Models actually used in enterprise data mining
This is an article written several years ago. I suddenly found it today and saw it. I think it is useful to many friends who are doing data mining. Definitely a reference.
I listened to some introductions about data mining and data models from several colleagues in the company and outside experts. Overall, it is very rewarding, but of course the harvest is not in the specific technical details. It’s more about opinions and concepts.
I have worked on many models before, from the most basic clustering, decision trees, logistic, regression analysis, survival analysis, neural networks, to some joint analysis, perceptual analysis, and factor analysis in market research. /Principal component analysis, and of course more advanced structural equations. During the year I stayed at a futures company, I also worked on econometric models: ARMA clusters, ARCH clusters, VaR, etc. At that time, I felt very unconfident about the models I generated. Because the model recognition rate indicators at that time (for example: R square, did not reach more than 90% of the legendary papers in school or playing with models in daily life), I felt that this model was not good and not perfect.
Last year, with a learning attitude, I went to an Internet company with an extremely rich amount of data. I wanted to see how far large companies play with data. Although I had communicated with many talented people before, I always felt that I should It's not that simple.
After arriving at the new company, I met several modeling colleagues and listened to speeches by external experts. To a certain extent, I felt relieved. I feel that when I was making models in the past, it was more like doing academic research. Maybe it has something to do with me being a person who pursues perfection.

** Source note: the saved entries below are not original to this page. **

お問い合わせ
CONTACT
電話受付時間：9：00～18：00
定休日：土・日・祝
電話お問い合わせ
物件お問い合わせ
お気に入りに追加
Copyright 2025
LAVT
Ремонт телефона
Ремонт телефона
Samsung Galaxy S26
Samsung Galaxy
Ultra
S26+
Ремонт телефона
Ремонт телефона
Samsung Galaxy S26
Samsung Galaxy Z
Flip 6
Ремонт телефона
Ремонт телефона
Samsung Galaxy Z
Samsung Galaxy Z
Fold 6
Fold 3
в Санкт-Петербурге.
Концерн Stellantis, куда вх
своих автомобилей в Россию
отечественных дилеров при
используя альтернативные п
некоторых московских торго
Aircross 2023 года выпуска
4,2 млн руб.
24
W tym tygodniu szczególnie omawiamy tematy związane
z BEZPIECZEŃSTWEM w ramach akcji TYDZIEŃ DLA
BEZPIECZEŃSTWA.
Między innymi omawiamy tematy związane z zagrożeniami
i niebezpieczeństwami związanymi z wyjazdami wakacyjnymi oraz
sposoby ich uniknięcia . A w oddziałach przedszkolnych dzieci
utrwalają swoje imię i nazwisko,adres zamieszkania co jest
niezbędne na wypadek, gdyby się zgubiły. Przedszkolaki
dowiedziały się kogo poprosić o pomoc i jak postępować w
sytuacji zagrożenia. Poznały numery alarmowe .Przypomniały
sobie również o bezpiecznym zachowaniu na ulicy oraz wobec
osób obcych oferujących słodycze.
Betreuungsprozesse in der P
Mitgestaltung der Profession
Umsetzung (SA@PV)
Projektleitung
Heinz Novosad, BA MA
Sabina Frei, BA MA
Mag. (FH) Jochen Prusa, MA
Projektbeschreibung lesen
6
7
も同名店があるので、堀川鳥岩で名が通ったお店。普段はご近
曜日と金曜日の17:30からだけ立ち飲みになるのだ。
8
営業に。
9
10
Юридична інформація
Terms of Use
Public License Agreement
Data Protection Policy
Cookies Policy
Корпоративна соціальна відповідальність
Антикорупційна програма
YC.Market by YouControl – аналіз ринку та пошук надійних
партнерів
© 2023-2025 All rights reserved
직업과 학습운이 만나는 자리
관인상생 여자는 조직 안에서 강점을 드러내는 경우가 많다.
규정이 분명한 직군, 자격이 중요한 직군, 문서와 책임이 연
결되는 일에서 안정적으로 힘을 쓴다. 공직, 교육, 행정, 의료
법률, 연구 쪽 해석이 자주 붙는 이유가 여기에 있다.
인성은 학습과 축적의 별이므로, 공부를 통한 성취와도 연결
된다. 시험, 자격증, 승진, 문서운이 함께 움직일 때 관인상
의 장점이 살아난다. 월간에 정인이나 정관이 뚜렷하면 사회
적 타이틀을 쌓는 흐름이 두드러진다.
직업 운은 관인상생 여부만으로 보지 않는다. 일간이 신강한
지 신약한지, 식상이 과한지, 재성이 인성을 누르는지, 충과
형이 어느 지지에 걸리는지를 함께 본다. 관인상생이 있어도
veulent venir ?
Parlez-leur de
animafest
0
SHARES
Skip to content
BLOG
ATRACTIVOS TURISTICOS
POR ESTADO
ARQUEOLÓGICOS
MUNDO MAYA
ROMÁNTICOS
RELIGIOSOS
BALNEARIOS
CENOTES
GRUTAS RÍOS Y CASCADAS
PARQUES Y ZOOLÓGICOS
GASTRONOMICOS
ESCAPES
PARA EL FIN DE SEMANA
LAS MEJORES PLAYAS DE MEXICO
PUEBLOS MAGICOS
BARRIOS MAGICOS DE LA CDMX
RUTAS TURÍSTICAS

For example: hypothesis conditions for the establishment of the model, and variable selection.
The assumptions of the model and the distribution requirements of the data;
The variable selection of the model and various preprocessing of variables;
Aiming at the final purpose theory Try all the models available on the Internet. For example: Member churn problem: decision tree, logistic regression, survival analysis, I will try to use them, and then choose according to the one with the largest final LIFT value.
But in fact, judging from the introductions of several colleagues and friends, logistic regression is a model used by many companies.
Why not use a more "advanced" and more advanced model? What about the model? There are two reasons:
The first: the robustness of the model. These models have been proven to be the best in previous practice, or have the most stable performance. The indicators measured are nothing more than: stability, explainability (this is very important in business), and simplicity.
Second: Commercial application is already a process-like process and will not be changed easily, just like on your production line. A slight change in the model can affect many aspects and is a big project.
From communicating with them, I seem to have forgotten one thing: these are all for business, the business process should not be too complicated, and the best business model is often the simplest, right?
My point of view: Maybe it has something to do with my work experience, but I think for a data analyst or data modeler, although you use it is very simple. But the things you master should be many and complex. It is precisely because of these foundations that you can choose the best model. Therefore, when doing data mining or mathematical modeling for business services, experience is very important. Of course, these professional knowledge The solidity is also one of the most fundamental.